### INFORMATION SHOWN
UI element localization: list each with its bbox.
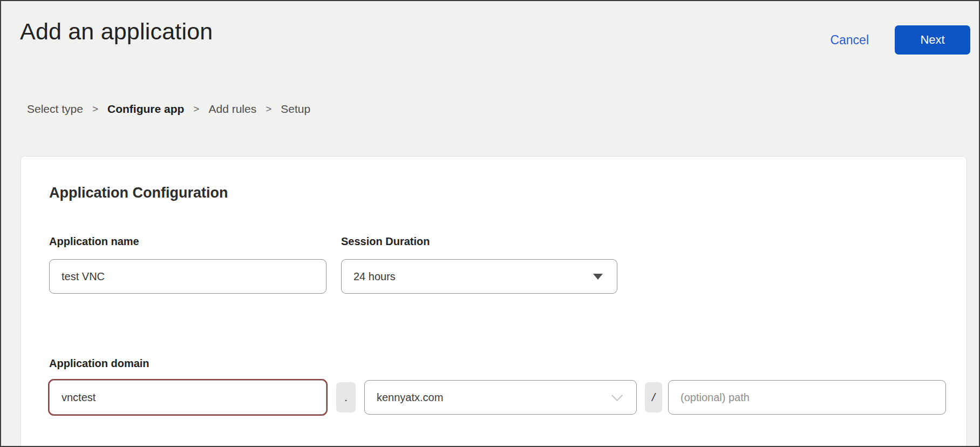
- domain-select-value: kennyatx.com: [377, 391, 443, 404]
- page-title: Add an application: [20, 18, 213, 45]
- subdomain-input[interactable]: [49, 380, 326, 415]
- session-duration-value: 24 hours: [353, 270, 396, 283]
- dropdown-caret-icon: [593, 274, 603, 280]
- session-duration-select[interactable]: 24 hours: [341, 259, 617, 294]
- session-duration-label: Session Duration: [341, 235, 430, 248]
- application-name-input[interactable]: [49, 259, 326, 294]
- application-name-label: Application name: [49, 235, 139, 248]
- step-configure-app[interactable]: Configure app: [107, 103, 184, 116]
- path-input[interactable]: [668, 380, 946, 415]
- breadcrumb-separator: >: [266, 103, 271, 115]
- step-setup[interactable]: Setup: [281, 103, 310, 116]
- breadcrumb-separator: >: [193, 103, 199, 115]
- slash-separator: /: [645, 382, 662, 412]
- breadcrumb-separator: >: [92, 103, 98, 115]
- application-domain-label: Application domain: [49, 357, 149, 370]
- header-actions: Cancel Next: [830, 25, 970, 55]
- next-button[interactable]: Next: [895, 25, 970, 55]
- cancel-button[interactable]: Cancel: [830, 33, 869, 48]
- breadcrumb: Select type > Configure app > Add rules …: [27, 103, 310, 116]
- dot-separator: .: [336, 382, 356, 412]
- application-configuration-card: Application Configuration Application na…: [21, 156, 967, 447]
- chevron-down-icon: [611, 390, 623, 401]
- domain-select[interactable]: kennyatx.com: [364, 380, 637, 415]
- step-select-type[interactable]: Select type: [27, 103, 83, 116]
- add-application-page: Add an application Cancel Next Select ty…: [0, 0, 980, 447]
- step-add-rules[interactable]: Add rules: [208, 103, 256, 116]
- section-title: Application Configuration: [49, 185, 228, 201]
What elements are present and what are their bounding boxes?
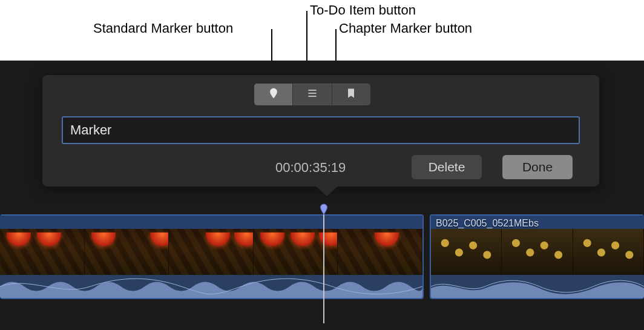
clip-thumbnail-strip	[431, 229, 644, 276]
delete-button[interactable]: Delete	[412, 155, 482, 179]
done-button[interactable]: Done	[502, 155, 573, 179]
clip-thumbnail	[254, 229, 338, 276]
timeline-clip[interactable]: B025_C005_0521MEbs	[430, 214, 644, 299]
marker-type-segmented-control[interactable]	[254, 84, 370, 105]
app-dark-area: 00:00:35:19 Delete Done	[0, 61, 644, 330]
clip-name-label: B025_C005_0521MEbs	[436, 218, 539, 229]
clip-header-bar	[0, 216, 422, 229]
chapter-marker-button[interactable]	[332, 84, 370, 105]
marker-timecode: 00:00:35:19	[275, 160, 346, 176]
clip-audio-waveform	[431, 275, 644, 298]
standard-marker-button[interactable]	[254, 84, 293, 105]
clip-thumbnail	[338, 229, 422, 276]
standard-marker-icon	[268, 87, 280, 102]
chapter-marker-icon	[345, 87, 357, 102]
marker-name-input[interactable]	[62, 116, 580, 144]
clip-thumbnail	[169, 229, 254, 276]
timeline-clip[interactable]	[0, 214, 424, 299]
svg-rect-2	[308, 96, 316, 97]
todo-item-button[interactable]	[293, 84, 332, 105]
callouts-layer: Standard Marker button To-Do Item button…	[0, 0, 644, 61]
playhead-line[interactable]	[323, 214, 324, 323]
clip-thumbnail	[431, 229, 502, 276]
clip-thumbnail	[85, 229, 169, 276]
svg-rect-1	[308, 93, 316, 94]
clip-thumbnail-strip	[0, 229, 422, 276]
callout-chapter-marker: Chapter Marker button	[339, 21, 472, 36]
clip-thumbnail	[0, 229, 85, 276]
svg-rect-0	[308, 90, 316, 91]
clip-thumbnail	[502, 229, 573, 276]
clip-audio-waveform	[0, 275, 422, 298]
callout-todo-item: To-Do Item button	[310, 2, 416, 18]
todo-item-icon	[306, 87, 318, 102]
clip-thumbnail	[573, 229, 644, 276]
callout-standard-marker: Standard Marker button	[93, 21, 233, 36]
marker-pin-icon[interactable]	[319, 203, 329, 216]
timeline[interactable]: B025_C005_0521MEbs	[0, 207, 644, 304]
marker-edit-popover: 00:00:35:19 Delete Done	[42, 75, 599, 186]
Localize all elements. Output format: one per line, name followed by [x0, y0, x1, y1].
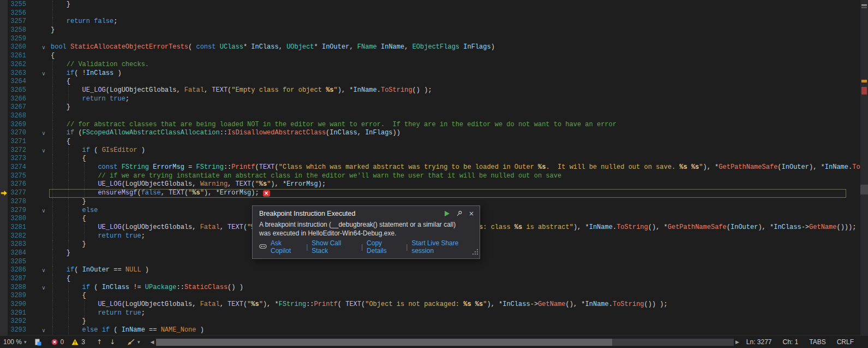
vertical-scrollbar[interactable]: [860, 0, 868, 335]
code-line[interactable]: 3272∨ if ( GIsEditor ): [0, 146, 860, 155]
fold-chevron-icon[interactable]: ∨: [40, 207, 47, 215]
next-issue-button[interactable]: ↓: [110, 338, 115, 346]
horizontal-scrollbar-thumb[interactable]: [156, 339, 613, 346]
zoom-control[interactable]: 100 % ▾: [3, 338, 27, 346]
code-line[interactable]: 3276 UE_LOG(LogUObjectGlobals, Warning, …: [0, 180, 860, 189]
pin-icon[interactable]: [456, 210, 463, 217]
ask-copilot-link[interactable]: Ask Copilot: [271, 239, 302, 255]
copy-details-link[interactable]: Copy Details: [367, 239, 402, 255]
indent-mode-indicator[interactable]: TABS: [809, 338, 825, 346]
line-number: 3278: [8, 198, 26, 207]
fold-chevron-icon[interactable]: ∨: [40, 326, 47, 335]
code-line[interactable]: 3267 }: [0, 103, 860, 112]
line-indicator[interactable]: Ln: 3277: [746, 338, 772, 346]
line-number: 3281: [8, 223, 26, 232]
resize-grip[interactable]: [472, 247, 478, 257]
warning-indicator[interactable]: 3: [71, 338, 85, 346]
code-text: }: [51, 1, 70, 9]
close-icon[interactable]: ×: [469, 210, 474, 217]
fold-chevron-icon[interactable]: ∨: [40, 129, 47, 138]
code-line[interactable]: 3273 {: [0, 155, 860, 163]
code-line[interactable]: 3260∨bool StaticAllocateObjectErrorTests…: [0, 43, 860, 52]
code-line[interactable]: 3255 }: [0, 1, 860, 9]
line-number: 3289: [8, 292, 26, 300]
code-line[interactable]: 3262 // Validation checks.: [0, 61, 860, 69]
chevron-down-icon: ▾: [24, 339, 27, 345]
column-indicator[interactable]: Ch: 1: [783, 338, 799, 346]
code-text: {: [51, 292, 86, 300]
document-health-icon[interactable]: [34, 339, 41, 346]
code-line[interactable]: 3258}: [0, 26, 860, 35]
error-count: 0: [61, 338, 64, 346]
code-line[interactable]: 3293∨ else if ( InName == NAME_None ): [0, 326, 860, 335]
code-text: if (FScopedAllowAbstractClassAllocation:…: [51, 129, 400, 138]
line-number: 3293: [8, 326, 26, 335]
line-number: 3279: [8, 207, 26, 215]
code-line[interactable]: 3269 // for abstract classes that are be…: [0, 121, 860, 129]
code-line[interactable]: 3287 {: [0, 275, 860, 284]
separator: |: [306, 243, 308, 251]
vertical-scrollbar-thumb[interactable]: [860, 185, 868, 194]
code-line[interactable]: 3263∨ if( !InClass ): [0, 69, 860, 78]
line-number: 3261: [8, 52, 26, 61]
code-line[interactable]: 3286∨ if( InOuter == NULL ): [0, 266, 860, 275]
code-line[interactable]: 3288∨ if ( InClass != UPackage::StaticCl…: [0, 284, 860, 292]
code-line[interactable]: 3268: [0, 112, 860, 121]
scroll-left-button[interactable]: ◀: [151, 339, 154, 345]
error-indicator[interactable]: 0: [51, 338, 64, 346]
code-line[interactable]: 3261{: [0, 52, 860, 61]
code-cleanup-button[interactable]: ▾: [127, 339, 140, 346]
code-text: UE_LOG(LogUObjectGlobals, Warning, TEXT(…: [51, 180, 326, 189]
error-icon: [51, 339, 58, 345]
continue-button[interactable]: [444, 210, 450, 217]
code-area: 3255 }32563257 return false;3258}3259326…: [0, 1, 860, 335]
code-line[interactable]: 3259: [0, 35, 860, 44]
code-line[interactable]: 3275 // if we are trying instantiate an …: [0, 172, 860, 181]
indent-guide: [52, 258, 53, 267]
fold-chevron-icon[interactable]: ∨: [40, 266, 47, 275]
code-line[interactable]: 3274 const FString ErrorMsg = FString::P…: [0, 163, 860, 172]
show-call-stack-link[interactable]: Show Call Stack: [312, 239, 357, 255]
scroll-right-button[interactable]: ▶: [735, 339, 739, 345]
code-line[interactable]: 3257 return false;: [0, 17, 860, 26]
horizontal-scrollbar[interactable]: [156, 339, 734, 346]
code-line[interactable]: 3291 return true;: [0, 309, 860, 318]
code-line[interactable]: 3265 UE_LOG(LogUObjectGlobals, Fatal, TE…: [0, 86, 860, 95]
code-text: {: [51, 78, 70, 86]
line-number: 3290: [8, 300, 26, 309]
line-number: 3269: [8, 121, 26, 129]
code-line[interactable]: 3256: [0, 9, 860, 18]
line-number: 3284: [8, 249, 26, 258]
fold-chevron-icon[interactable]: ∨: [40, 284, 47, 292]
fold-chevron-icon[interactable]: ∨: [40, 69, 47, 78]
code-line-current[interactable]: 3277 ensureMsgf(false, TEXT("%s"), *Erro…: [0, 189, 860, 198]
line-number: 3283: [8, 240, 26, 249]
code-line[interactable]: 3266 return true;: [0, 95, 860, 104]
code-line[interactable]: 3271 {: [0, 138, 860, 146]
indent-guide: [52, 112, 53, 121]
code-line[interactable]: 3270∨ if (FScopedAllowAbstractClassAlloc…: [0, 129, 860, 138]
code-line[interactable]: 3290 UE_LOG(LogUObjectGlobals, Fatal, TE…: [0, 300, 860, 309]
warning-icon: [71, 339, 79, 345]
split-editor-button[interactable]: [861, 1, 867, 11]
breakpoint-error-icon[interactable]: ×: [263, 190, 270, 197]
line-number: 3285: [8, 258, 26, 267]
line-number: 3280: [8, 215, 26, 223]
code-text: {: [51, 215, 86, 223]
fold-chevron-icon[interactable]: ∨: [40, 146, 47, 155]
code-editor[interactable]: 3255 }32563257 return false;3258}3259326…: [0, 0, 860, 335]
code-text: if( !InClass ): [51, 69, 122, 78]
line-ending-indicator[interactable]: CRLF: [837, 338, 854, 346]
start-live-share-link[interactable]: Start Live Share session: [411, 239, 480, 255]
fold-chevron-icon[interactable]: ∨: [40, 43, 47, 52]
code-text: return false;: [51, 17, 117, 26]
prev-issue-button[interactable]: ↑: [97, 338, 102, 346]
dialog-header: Breakpoint Instruction Executed ×: [253, 206, 480, 217]
line-number: 3260: [8, 43, 26, 52]
line-number: 3274: [8, 163, 26, 172]
code-line[interactable]: 3264 {: [0, 78, 860, 86]
code-line[interactable]: 3292 }: [0, 317, 860, 326]
code-line[interactable]: 3289 {: [0, 292, 860, 300]
play-icon: [444, 210, 450, 217]
line-number: 3262: [8, 61, 26, 69]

### ACTION ITEM
Present each line from the listing that holds the string "false".

### ANSWER FOR THE TASK
code-area: 3255 }32563257 return false;3258}3259326…: [0, 1, 860, 335]
code-line[interactable]: 3257 return false;: [0, 17, 860, 26]
code-line-current[interactable]: 3277 ensureMsgf(false, TEXT("%s"), *Erro…: [0, 189, 860, 198]
code-editor[interactable]: 3255 }32563257 return false;3258}3259326…: [0, 0, 860, 335]
code-text: return false;: [51, 17, 117, 26]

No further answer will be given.